Thursday, 1 May 2014

Saving and loading data in Python with JSON

Scroll down if you just want to see the example code.


Long-winded pre-amble about computer documentation


If you don't use a computer language too often, then they can be pretty baffling when you come back to them after time away coding up something else. Furthermore, you might find yourself stuck in the mindset (and terminology) of the other language, which makes it pretty difficult to search for the correct terms on the Internet.

Recently, I had just this problem. It was a simple problem.

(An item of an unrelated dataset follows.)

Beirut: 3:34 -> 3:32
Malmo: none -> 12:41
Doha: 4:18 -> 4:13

In Python, I have a record structure (= dictionary) which has labels (= keys) and data (= values). I just want to save it to disk and then later read it back again. That's not so bad, but the one extra point is that I'd like the save file to human-readable, so I can quickly check it with an editor to either see what's there or make corrections.

I quickly decided that "json" was what I needed, instead of  "pickle" (not human-readable files) or csv (seemed to require more work to write out the file). Whether that was the right choice or not is neither here nor there. The fact is that I couldn't quite get it to work.

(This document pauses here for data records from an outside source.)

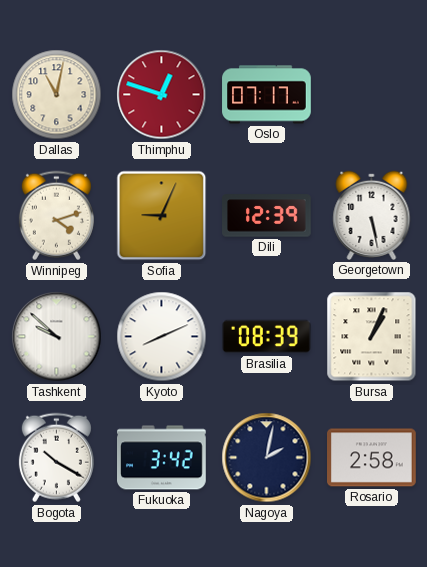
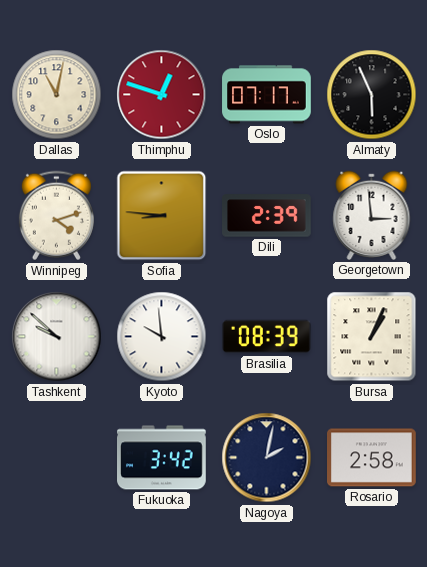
Almaty: none -> 5:56
Sofia: 9:04 -> 8:46
Dili: 12:39 -> 2:39
Georgetown: 5:28 -> 2:59
Kyoto: 8:11 -> 9:59
Bogota: 10:20 -> none
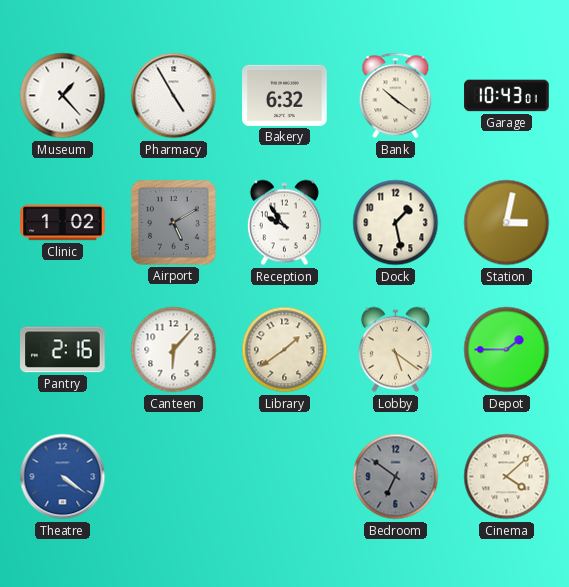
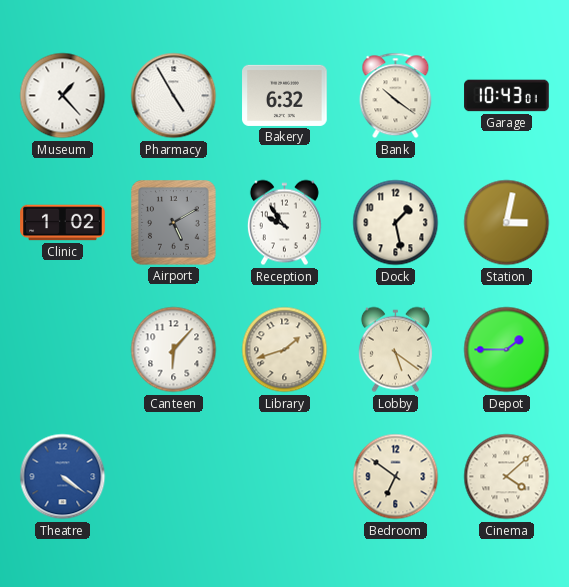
Pantry: 2:16 -> none
Library: 1:39 -> 1:42
Bedroom dial: grey -> cream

You see, the json documenation (LINK) while comprehensive doesn't match the terminology I was thinking in my head. Look for the phrase "save to disk" on that page and there is nothing. The word "save" simply does not appear.

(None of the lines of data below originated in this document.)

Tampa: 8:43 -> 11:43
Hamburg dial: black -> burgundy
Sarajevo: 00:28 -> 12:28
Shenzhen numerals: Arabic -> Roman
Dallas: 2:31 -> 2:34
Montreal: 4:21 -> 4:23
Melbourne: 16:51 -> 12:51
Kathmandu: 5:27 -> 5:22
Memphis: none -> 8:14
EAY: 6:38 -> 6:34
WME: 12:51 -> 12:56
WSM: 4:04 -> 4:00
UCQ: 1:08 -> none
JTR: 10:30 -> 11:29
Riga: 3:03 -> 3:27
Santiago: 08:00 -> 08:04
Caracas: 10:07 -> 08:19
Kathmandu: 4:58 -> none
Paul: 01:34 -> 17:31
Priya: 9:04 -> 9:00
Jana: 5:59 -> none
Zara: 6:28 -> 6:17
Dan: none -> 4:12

Also, if you are used to simple terms like load, save, read, write, etc., then that documentation doesn't read so well. Seriously... go to that page, start at the heading and read it out loud and either listen to yourself and let someone else listen to it. Read to at least the end of the first example.

See what I mean?

Checking websites like StackOverflow finds others occasionally asking similar questions, but with aggressive/arrogant answers along the lines of "the documentation is fine, what's your problem? RTM!"

Well, sometimes we are just on the way to something else. We are scripting, not coding. And we need something in a hurry. We simply don't have the time/skill/experience to get our heads around nested associative array object stream hierarchies (or whatever).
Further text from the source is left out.